- Aim of the exercise -
Give back, exactly and with nothing added, the lines that run from the one containing "Plants Should Not" to the final line below.

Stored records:
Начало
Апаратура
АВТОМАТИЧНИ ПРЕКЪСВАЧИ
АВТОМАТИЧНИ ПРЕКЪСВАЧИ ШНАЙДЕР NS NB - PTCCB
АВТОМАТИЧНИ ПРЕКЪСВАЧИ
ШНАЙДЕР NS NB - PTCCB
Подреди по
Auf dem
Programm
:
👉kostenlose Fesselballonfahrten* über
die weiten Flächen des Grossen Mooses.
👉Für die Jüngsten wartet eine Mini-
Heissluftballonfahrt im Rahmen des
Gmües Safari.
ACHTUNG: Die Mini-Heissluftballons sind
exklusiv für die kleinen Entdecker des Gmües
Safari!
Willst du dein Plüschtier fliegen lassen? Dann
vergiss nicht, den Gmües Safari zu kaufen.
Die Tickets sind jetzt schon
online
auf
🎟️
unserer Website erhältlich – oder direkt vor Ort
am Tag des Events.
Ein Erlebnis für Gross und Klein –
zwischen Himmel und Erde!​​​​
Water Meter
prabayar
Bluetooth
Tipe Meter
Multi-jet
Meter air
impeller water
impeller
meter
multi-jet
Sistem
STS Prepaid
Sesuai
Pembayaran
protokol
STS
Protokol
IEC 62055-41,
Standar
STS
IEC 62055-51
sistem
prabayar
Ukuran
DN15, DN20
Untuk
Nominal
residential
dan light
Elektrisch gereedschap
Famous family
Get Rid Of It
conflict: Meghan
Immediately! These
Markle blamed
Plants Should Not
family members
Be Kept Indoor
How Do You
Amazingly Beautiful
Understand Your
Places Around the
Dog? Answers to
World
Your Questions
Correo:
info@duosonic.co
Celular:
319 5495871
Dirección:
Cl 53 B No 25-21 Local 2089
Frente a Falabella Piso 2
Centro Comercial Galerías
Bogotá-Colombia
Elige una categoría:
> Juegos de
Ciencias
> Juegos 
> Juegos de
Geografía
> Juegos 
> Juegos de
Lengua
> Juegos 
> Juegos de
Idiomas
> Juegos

- Task solution -
Plants Should Not
family members
Be Kept Indoor
How Do You
Amazingly Beautiful
Understand Your
Places Around the
Dog? Answers to
World
Your Questions
Correo:
info@duosonic.co
Celular:
319 5495871
Dirección:
Cl 53 B No 25-21 Local 2089
Frente a Falabella Piso 2
Centro Comercial Galerías
Bogotá-Colombia
Elige una categoría:
> Juegos de
Ciencias
> Juegos 
> Juegos de
Geografía
> Juegos 
> Juegos de
Lengua
> Juegos 
> Juegos de
Idiomas
> Juegos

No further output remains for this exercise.